CREATE WORKFLOWS PROCESSESWith CRM technology becoming more and more robust, written processes and workflows that are integrated into your CRM can be an invaluable tool to keep moving things forward and to track what has been done for your clients.  Writing and inputting processes into your CRM can be an onerous task in itself.  Going through your firm’s processes and figuring out how if-then logic trees will integrate with your CRM can drive some people mad.  However, we have found one of the biggest hurdles is to get everyone to use the processes once they are in the CRM. 

Owners are sometimes the worst offenders in failing to use the CRM processes because you know what needs to be done and you know how to do it.  However, there are some tools that we use to ensure that your team continues to use processes you’ve developed.

Invite everyone that will be assigned a task in a process to collaborate when it is written.  One of the best ways to get buy-in is to have everyone that will take part in any process help develop and write it.  People are more likely to continue to use a tool if they participated in its development.  They have already invested a good deal of time into it during the development phase and they want to make that effort meaningful and not forgotten. 

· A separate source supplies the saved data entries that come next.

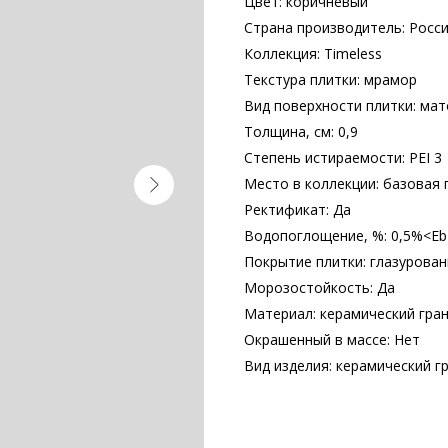
Цвет: коричневый
Страна производитель: Росс
Коллекция: Timeless
Текстура плитки: мрамор
Вид поверхности плитки: мат
Толщина, см: 0,9
Степень истираемости: PEI 3
Место в коллекции: базовая 
Ректификат: Да
Водопоглощение, %: 0,5%<E
Покрытие плитки: глазурова
Морозостойкость: Да
Материал: керамический гра
Окрашенный в массе: Нет
Вид изделия: керамический г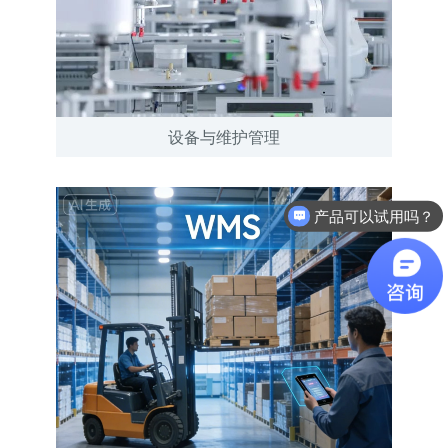
设备与维护管理
产品可以试用吗？
软件有折扣吗？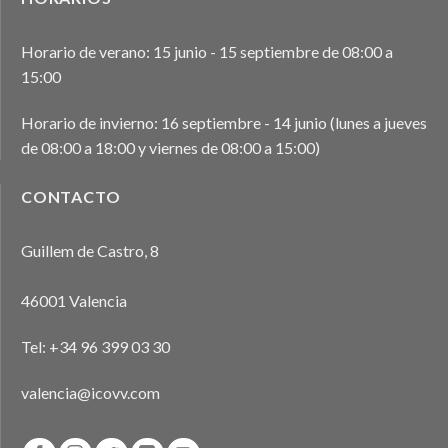
Horario de verano: 15 junio - 15 septiembre de 08:00 a
15:00
Horario de invierno: 16 septiembre - 14 junio (lunes a jueves
de 08:00 a 18:00 y viernes de 08:00 a 15:00)
CONTACTO
Guillem de Castro, 8
46001 Valencia
Tel:
+34 96 399 03 30
valencia@icovv.com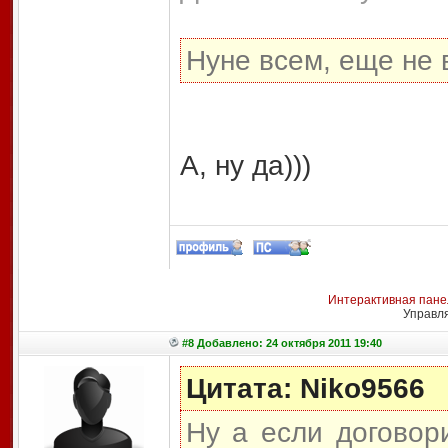
Нуне всем, еще не 
А, ну да)))
Интерактивная пане
Управл
#8 Добавлено: 24 октября 2011 19:40
Цитата: Niko9566
Ну а если договор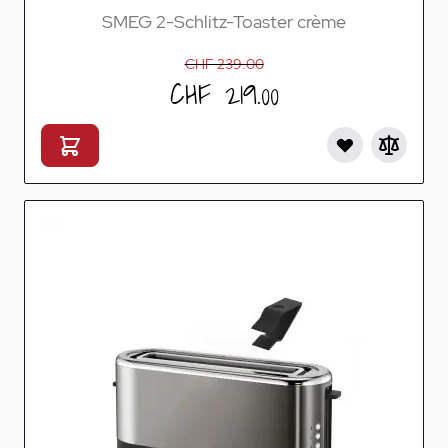
SMEG 2-Schlitz-Toaster crème
CHF 239.00
CHF 219.00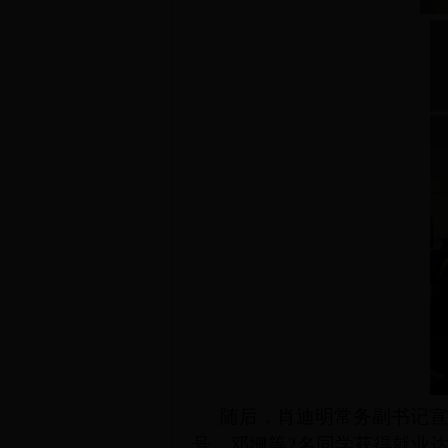
随后
，肖迪明常务副书记宣
号，邓姗等2名同学获得就业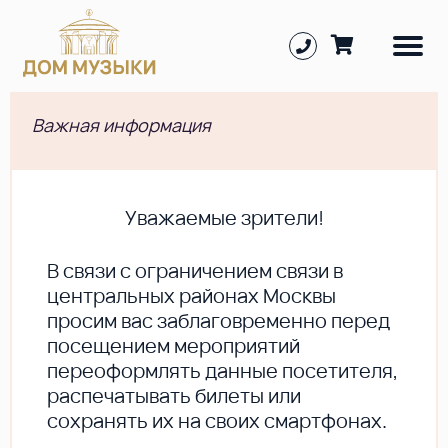
Важная информация
Уважаемые зрители!
В cвязи с ограничением связи в
центральных районах Москвы
просим вас заблаговременно перед
посещением мероприятий
переоформлять данные посетителя,
распечатывать билеты или
сохранять их на своих смартфонах.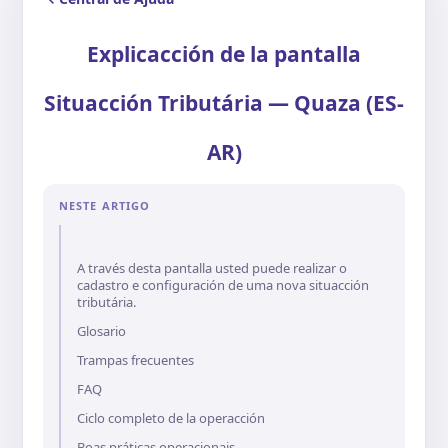
Explicacción de la pantalla
Situacción Tributária — Quaza (ES-
AR)
NESTE ARTIGO
A través desta pantalla usted puede realizar o
cadastro e configuración de uma nova situacción
tributária.
Glosario
Trampas frecuentes
FAQ
Ciclo completo de la operacción
Boas práticas operacionais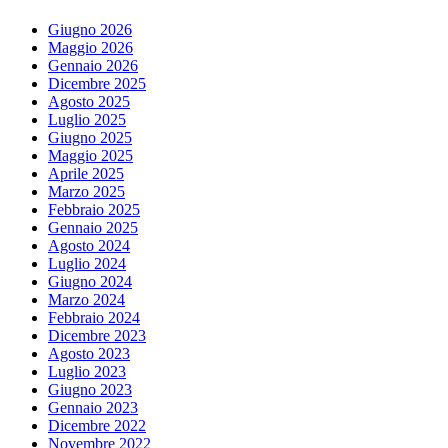
Giugno 2026
Maggio 2026
Gennaio 2026
Dicembre 2025
Agosto 2025
Luglio 2025
Giugno 2025
Maggio 2025
Aprile 2025
Marzo 2025
Febbraio 2025
Gennaio 2025
Agosto 2024
Luglio 2024
Giugno 2024
Marzo 2024
Febbraio 2024
Dicembre 2023
Agosto 2023
Luglio 2023
Giugno 2023
Gennaio 2023
Dicembre 2022
Novembre 2022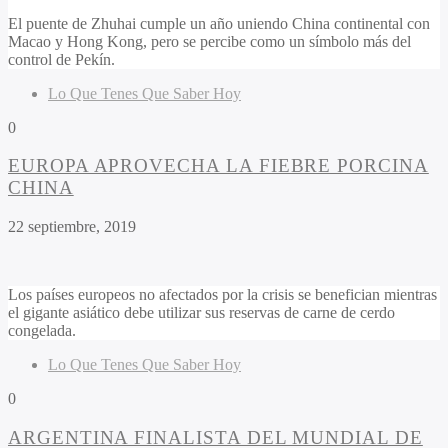
El puente de Zhuhai cumple un año uniendo China continental con
Macao y Hong Kong, pero se percibe como un símbolo más del
control de Pekín.
Lo Que Tenes Que Saber Hoy
0
EUROPA APROVECHA LA FIEBRE PORCINA
CHINA
22 septiembre, 2019
Los países europeos no afectados por la crisis se benefician mientras
el gigante asiático debe utilizar sus reservas de carne de cerdo
congelada.
Lo Que Tenes Que Saber Hoy
0
ARGENTINA FINALISTA DEL MUNDIAL DE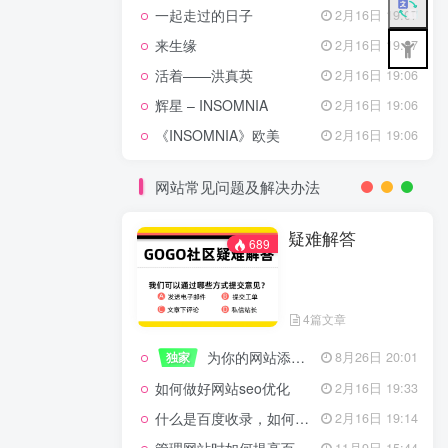
一起走过的日子
2月16日 19:07
来生缘
2月16日 19:07
活着——洪真英
2月16日 19:06
辉星 – INSOMNIA
2月16日 19:06
《INSOMNIA》欧美
2月16日 19:06
网站常见问题及解决办法
疑难解答
689
4篇文章
为你的网站添加百度登录
独家
8月26日 20:01
如何做好网站seo优化
2月16日 19:33
什么是百度收录，如何提高收录量？
2月16日 19:14
11月9日 15:44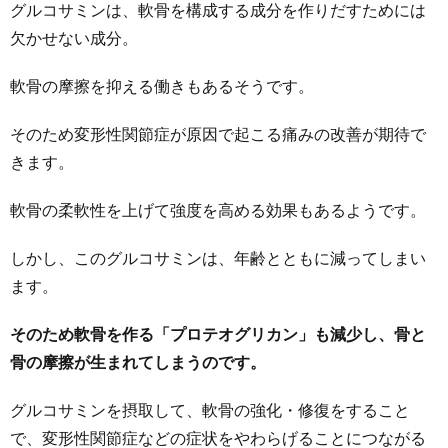
グルコサミンは、軟骨を構成する成分を作りだすためには
欠かせない成分。
軟骨の摩擦を抑える働きもあるそうです。
そのため変形性関節症が原因で起こる痛みの改善が期待で
きます。
軟骨の柔軟性を上げて強度を高める効果もあるようです。
しかし、このグルコサミンは、年齢とともに減ってしまい
ます。
そのため軟骨を作る「プロテオグリカン」も減少し、骨と
骨の摩擦が生まれてしまうのです。
グルコサミンを摂取して、軟骨の強化・修復をすること
で、変形性関節症などの症状をやわらげることにつながる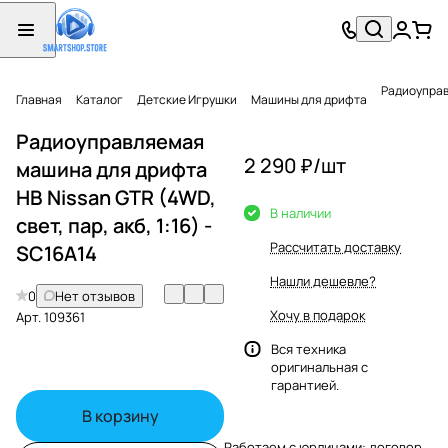
Радиоуправл
Главная
Каталог
Детские Игрушки
Машины для дрифта
Радиоуправляемая
2 290 ₽/
шт
машина для дрифта
HB Nissan GTR (4WD,
В наличии
свет, пар, акб, 1:16) -
Рассчитать доставку
SC16A14
Нашли дешевле?
0
Нет отзывов
Хочу в подарок
Арт.
109361
Вся техника
оригинальная с
гарантией.
В корзину
Работаем с юрлицами: договор,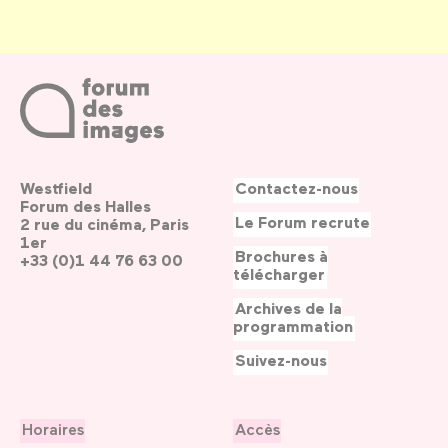
Westfield
Contactez-nous
Forum des Halles
Le Forum recrute
2 rue du cinéma, Paris
1er
Brochures à
+33 (0)1 44 76 63 00
télécharger
Archives de la
programmation
Suivez-nous
Horaires
Accès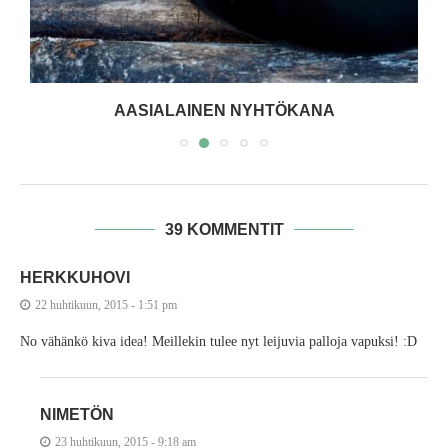
AASIALAINEN NYHTÖKANA
39 KOMMENTIT
HERKKUHOVI
22 huhtikuun, 2015 - 1:51 pm
No vähänkö kiva idea! Meillekin tulee nyt leijuvia palloja vapuksi! :D
NIMETÖN
23 huhtikuun, 2015 - 9:18 am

Assign a point-person for each process.

It’s important to have one person who is responsible for kicking off or starting each process.  If a process can be started by anyone, it is more likely that no one will do it.  When there is a point person for a specific process, and it is solely that person’s responsibility to kick it off in your CRM, it is much easier to track.  We also recommend looking at outstanding processes each week in your staff meeting and discussing any times that someone should have started a process, but didn’t.  A mild public shaming can go a long way. 

Start slow and gain steam.

One mistake some firms make is to try to write and integrate too many processes all at one time.  If on a Friday, you have no processes and then on Monday, your team comes in and you expect them to start using twenty processes, it is going to be a difficult transition.  We recommend starting with assigning one process to each employee who will be the point person.  After 3-4 months of using those processes, you can begin to add more.  People need to get in the habit of using them before assigning more. 

Consider the user and don’t over-engineer the processes.

One of the biggest complaints we’ve heard from employees tasked to use processes is that they end up taking more time than just completing the task.  While a slight time deficit is okay when you first start using processes, the fewer steps in a process generally make it easier to use.  When you are developing and writing processes, it is important to capture every step, but when you integrate it into your CRM, it is equally important to eliminate or combine any steps that are superfluous or can happen simultaneously.  The users of the process don’t want to have to go back to the CRM and click to complete actions after every tiny detail is completed.  Generally, the fewer clicks, the better.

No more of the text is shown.